*** TASK MATERIAL

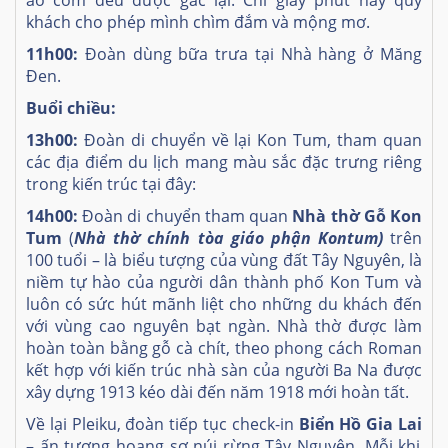
áo cơm đều được gác lại. Chỉ giây phút này quý
khách cho phép mình chìm đắm và mộng mơ.
11h00:
Đoàn dùng bữa trưa tại Nhà hàng ở Măng
Đen.
Buổi chiều:
13h00:
Đoàn di chuyển về lại Kon Tum, tham quan
các địa điểm du lịch mang màu sắc đặc trưng riêng
trong kiến trúc tại đây:
14h00:
Đoàn di chuyển tham quan
Nhà thờ Gỗ Kon
Tum
(
Nhà thờ chính tòa giáo phận Kontum)
trên
100 tuổi – là biểu tượng của vùng đất Tây Nguyên, là
niềm tự hào của người dân thành phố Kon Tum và
luôn có sức hút mãnh liệt cho những du khách đến
với vùng cao nguyên bạt ngàn. Nhà thờ được làm
hoàn toàn bằng gỗ cà chít, theo phong cách Roman
kết hợp với kiến trúc nhà sàn của người Ba Na được
xây dựng 1913 kéo dài đến năm 1918 mới hoàn tất.
Về lại Pleiku, đoàn tiếp tục check-in
Biển Hồ Gia Lai
– ấn tượng hoang sơ núi rừng Tây Nguyên, Mỗi khi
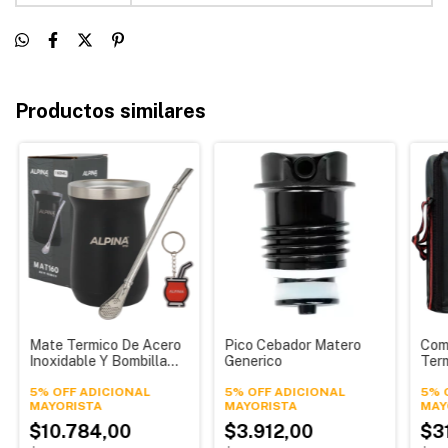
Productos similares
Mate Termico De Acero
Pico Cebador Matero
Com
Inoxidable Y Bombilla
Generico
Term
Alpina + Llavero 160 Ml
Mat
Alpina
5% OFF ADICIONAL
5% OFF ADICIONAL
Bom
5% 
$10.784,00
$3.912,00
$3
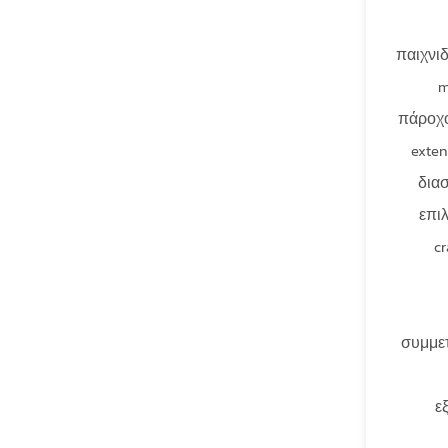
παιχνιδ
m
πάροχο
exten
διασ
επιλ
c
συμμετ
ε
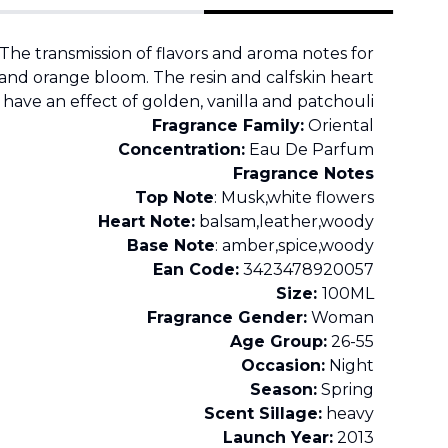
he transmission of flavors and aroma notes for
nd orange bloom. The resin and calfskin heart
ave an effect of golden, vanilla and patchouli.
Fragrance Family:
Oriental
Concentration:
Eau De Parfum
Fragrance Notes
Top Note
: Musk,white flowers
Heart Note:
balsam,leather,woody
Base Note
: amber,spice,woody
Ean Code:
3423478920057
Size:
100ML
Fragrance Gender:
Woman
Age Group:
26-55
Occasion:
Night
Season:
Spring
Scent Sillage:
heavy
Launch Year:
2013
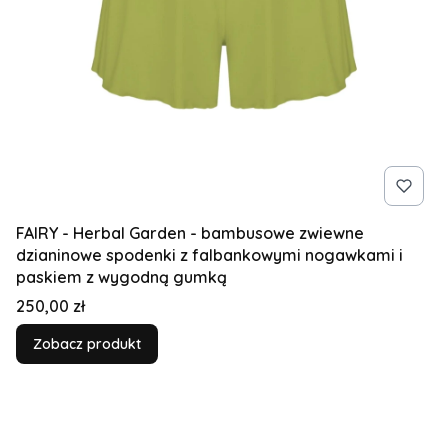
FAIRY - Herbal Garden - bambusowe zwiewne
dzianinowe spodenki z falbankowymi nogawkami i
paskiem z wygodną gumką
Cena
250,00 zł
Zobacz produkt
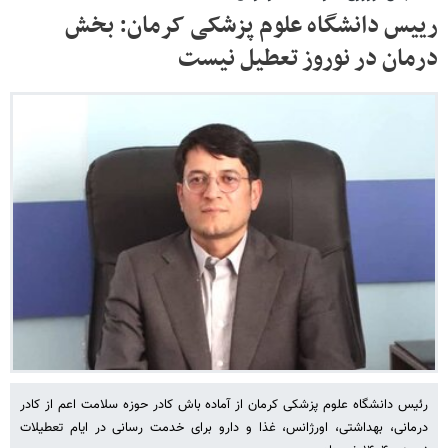
رییس دانشگاه علوم پزشکی کرمان: بخش
درمان در نوروز تعطیل نیست
رئیس دانشگاه علوم پزشکی کرمان از آماده باش کادر حوزه سلامت اعم از کادر
درمانی، بهداشتی، اورژانس، غذا و دارو برای خدمت رسانی در ایام تعطیلات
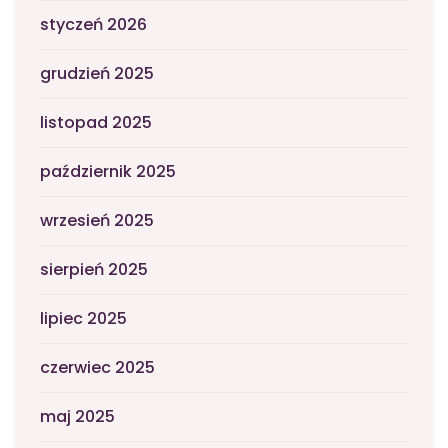
styczeń 2026
grudzień 2025
listopad 2025
październik 2025
wrzesień 2025
sierpień 2025
lipiec 2025
czerwiec 2025
maj 2025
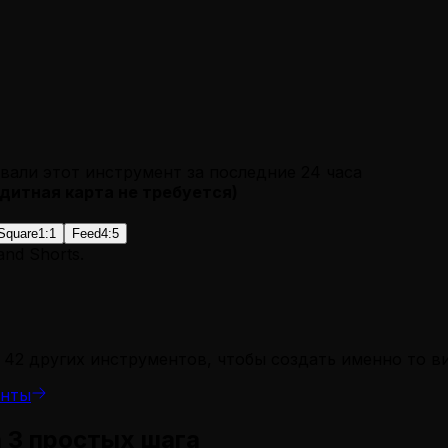
вали этот инструмент за последние 24 часа
дитная карта не требуется
)
Square
1:1
Feed
4:5
 and Shorts.
 42 других инструментов, чтобы создать именно то в
енты
 3 простых шага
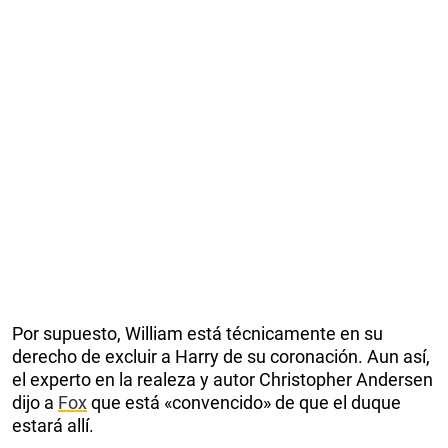
Por supuesto, William está técnicamente en su
derecho de excluir a Harry de su coronación. Aun así,
el experto en la realeza y autor Christopher Andersen
dijo a
Fox
que está «convencido» de que el duque
estará allí.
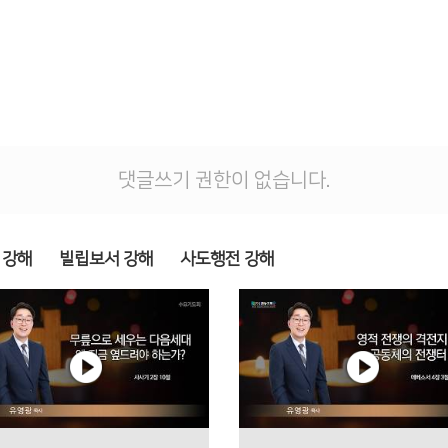
댓글쓰기 권한이 없습니다.
 강해
빌립보서 강해
사도행전 강해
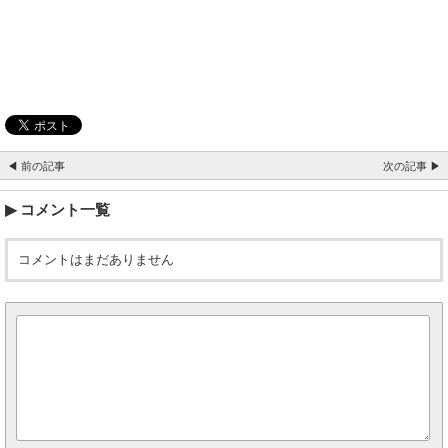
◀ 前の記事
次の記事 ▶
コメント一覧
コメントはまだありません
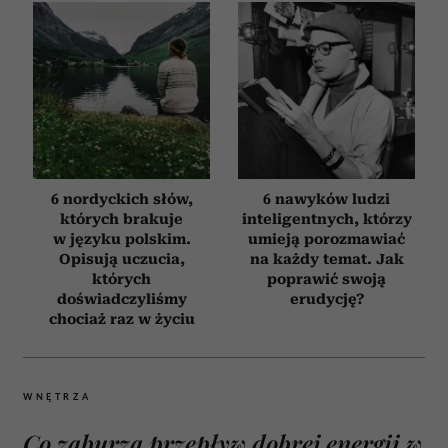
6 nordyckich słów,
6 nawyków ludzi
których brakuje
inteligentnych, którzy
w języku polskim.
umieją porozmawiać
Opisują uczucia,
na każdy temat. Jak
których
poprawić swoją
doświadczyliśmy
erudycję?
chociaż raz w życiu
WNĘTRZA
Co zaburza przepływ dobrej energii w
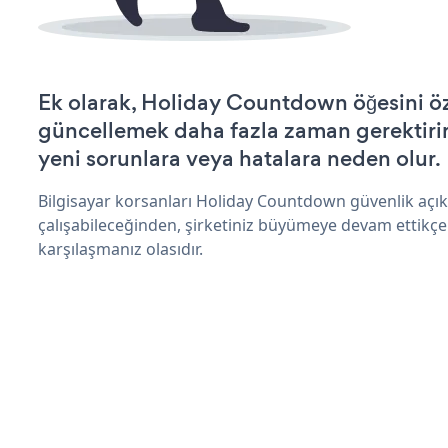
Ek olarak, Holiday Countdown öğesini öz
güncellemek daha fazla zaman gerektirir 
yeni sorunlara veya hatalara neden olur.
Bilgisayar korsanları Holiday Countdown güvenlik açı
çalışabileceğinden, şirketiniz büyümeye devam ettikçe
karşılaşmanız olasıdır.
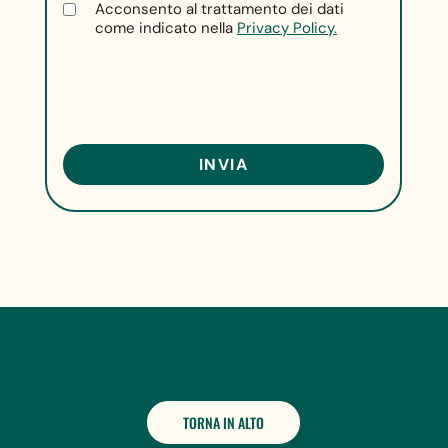
Acconsento al trattamento dei dati
come indicato nella
Privacy Policy.
TORNA IN ALTO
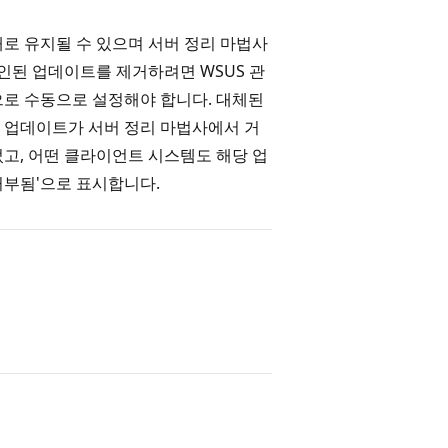
로 유지될 수 있으며 서버 정리 마법사
승인된 업데이트를 제거하려면 WSUS 관
으로 수동으로 설정해야 합니다. 대체된
 업데이트가 서버 정리 마법사에서 거
고, 어떤 클라이언트 시스템도 해당 업
거부됨'으로 표시합니다.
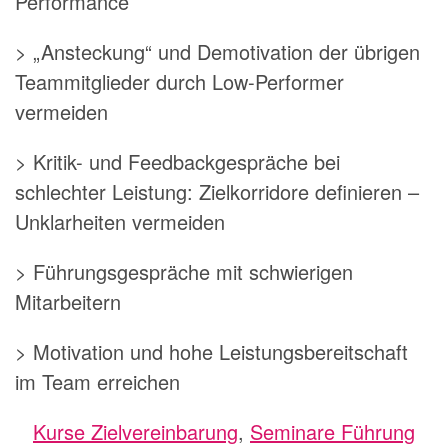
Performance
> „Ansteckung“ und Demotivation der übrigen
Teammitglieder durch Low-Performer
vermeiden
> Kritik- und Feedbackgespräche bei
schlechter Leistung: Zielkorridore definieren –
Unklarheiten vermeiden
> Führungsgespräche mit schwierigen
Mitarbeitern
> Motivation und hohe Leistungsbereitschaft
im Team erreichen
Kurse Zielvereinbarung
,
Seminare Führung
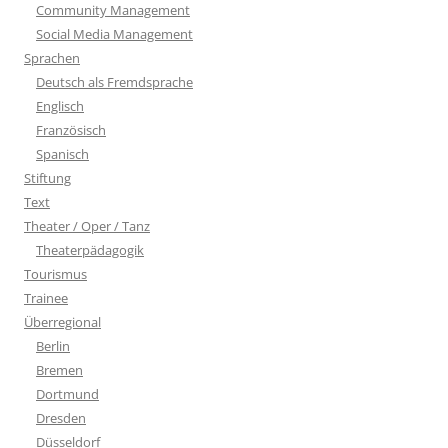
Community Management
Social Media Management
Sprachen
Deutsch als Fremdsprache
Englisch
Französisch
Spanisch
Stiftung
Text
Theater / Oper / Tanz
Theaterpädagogik
Tourismus
Trainee
Überregional
Berlin
Bremen
Dortmund
Dresden
Düsseldorf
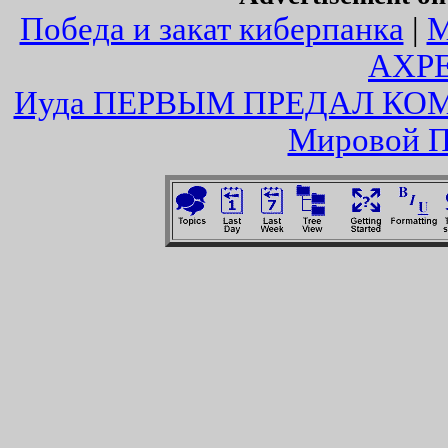
Победа и закат киберпанка
|
АХР
Иуда ПЕРВЫМ ПРЕДАЛ КО
Мировой П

******

• [YOUR ASSIGNMENT]:
Your answer is an exact copy of the records above, stripped of pictures.

• [PROBLEM SOLUTION]:
áo cơm đều được gác lại. Chỉ giây phút này quý
khách cho phép mình chìm đắm và mộng mơ.
11h00:
Đoàn dùng bữa trưa tại Nhà hàng ở Măng
Đen.
Buổi chiều:
13h00:
Đoàn di chuyển về lại Kon Tum, tham quan
các địa điểm du lịch mang màu sắc đặc trưng riêng
trong kiến trúc tại đây:
14h00:
Đoàn di chuyển tham quan
Nhà thờ Gỗ Kon
Tum
(
Nhà thờ chính tòa giáo phận Kontum)
trên
100 tuổi – là biểu tượng của vùng đất Tây Nguyên, là
niềm tự hào của người dân thành phố Kon Tum và
luôn có sức hút mãnh liệt cho những du khách đến
với vùng cao nguyên bạt ngàn. Nhà thờ được làm
hoàn toàn bằng gỗ cà chít, theo phong cách Roman
kết hợp với kiến trúc nhà sàn của người Ba Na được
xây dựng 1913 kéo dài đến năm 1918 mới hoàn tất.
Về lại Pleiku, đoàn tiếp tục check-in
Biển Hồ Gia Lai
– ấn tượng hoang sơ núi rừng Tây Nguyên, Mỗi khi
Productos similares
Mate Termico De Acero
Pico Cebador Matero
Com
Inoxidable Y Bombilla
Generico
Term
Alpina + Llavero 160 Ml
Mat
Alpina
5% OFF ADICIONAL
5% OFF ADICIONAL
Bom
5% 
$10.784,00
$3.912,00
$3
παιχνιδ
m
πάροχο
exten
διασ
επιλ
c
συμμετ
ε
he transmission of flavors and aroma notes for
nd orange bloom. The resin and calfskin heart
ave an effect of golden, vanilla and patchouli.
Fragrance Family:
Oriental
Concentration:
Eau De Parfum
Fragrance Notes
Top Note
: Musk,white flowers
Heart Note:
balsam,leather,woody
Base Note
: amber,spice,woody
Ean Code:
3423478920057
Size:
100ML
Fragrance Gender:
Woman
Age Group:
26-55
Occasion:
Night
Season:
Spring
Scent Sillage:
heavy
Launch Year:
2013
FAIRY - Herbal Garden - bambusowe zwiewne
dzianinowe spodenki z falbankowymi nogawkami i
paskiem z wygodną gumką
Cena
250,00 zł
Zobacz produkt
رییس دانشگاه علوم پزشکی کرمان: بخش
درمان در نوروز تعطیل نیست
رئیس دانشگاه علوم پزشکی کرمان از آماده باش کادر حوزه سلامت اعم از کادر
درمانی، بهداشتی، اورژانس، غذا و دارو برای خدمت رسانی در ایام تعطیلات
styczeń 2026
grudzień 2025
listopad 2025
październik 2025
wrzesień 2025
sierpień 2025
lipiec 2025
czerwiec 2025
maj 2025
вали этот инструмент за последние 24 часа
дитная карта не требуется
)
Square
1:1
Feed
4:5
 and Shorts.
 42 других инструментов, чтобы создать именно то в
енты
 3 простых шага
Por supuesto, William está técnicamente en su
derecho de excluir a Harry de su coronación. Aun así,
el experto en la realeza y autor Christopher Andersen
dijo a
Fox
que está «convencido» de que el duque
estará allí.
댓글쓰기 권한이 없습니다.
 강해
빌립보서 강해
사도행전 강해
◀ 前の記事
次の記事 ▶
コメント一覧
コメントはまだありません
6 nordyckich słów,
6 nawyków ludzi
których brakuje
inteligentnych, którzy
w języku polskim.
umieją porozmawiać
Opisują uczucia,
na każdy temat. Jak
których
poprawić swoją
doświadczyliśmy
erudycję?
chociaż raz w życiu
WNĘTRZA
Co zaburza przepływ dobrej energii w
Ek olarak, Holiday Countdown öğesini öz
güncellemek daha fazla zaman gerektirir 
yeni sorunlara veya hatalara neden olur.
Bilgisayar korsanları Holiday Countdown güvenlik açı
çalışabileceğinden, şirketiniz büyümeye devam ettikçe
karşılaşmanız olasıdır.
Acconsento al trattamento dei dati
come indicato nella
Privacy Policy.
TORNA IN ALTO
로 유지될 수 있으며 서버 정리 마법사
승인된 업데이트를 제거하려면 WSUS 관
으로 수동으로 설정해야 합니다. 대체된
 업데이트가 서버 정리 마법사에서 거
고, 어떤 클라이언트 시스템도 해당 업
거부됨'으로 표시합니다.
Performance
> „Ansteckung“ und Demotivation der übrigen
Teammitglieder durch Low-Performer
vermeiden
> Kritik- und Feedbackgespräche bei
schlechter Leistung: Zielkorridore definieren –
Unklarheiten vermeiden
> Führungsgespräche mit schwierigen
Mitarbeitern
> Motivation und hohe Leistungsbereitschaft
im Team erreichen
Kurse Zielvereinbarung
,
Seminare Führung
Community Management
Social Media Management
Sprachen
Deutsch als Fremdsprache
Englisch
Französisch
Spanisch
Stiftung
Text
Theater / Oper / Tanz
Theaterpädagogik
Tourismus
Trainee
Überregional
Berlin
Bremen
Dortmund
Dresden
Düsseldorf
Победа и закат киберпанка
|
АХР
Иуда ПЕРВЫМ ПРЕДАЛ КО
Мировой П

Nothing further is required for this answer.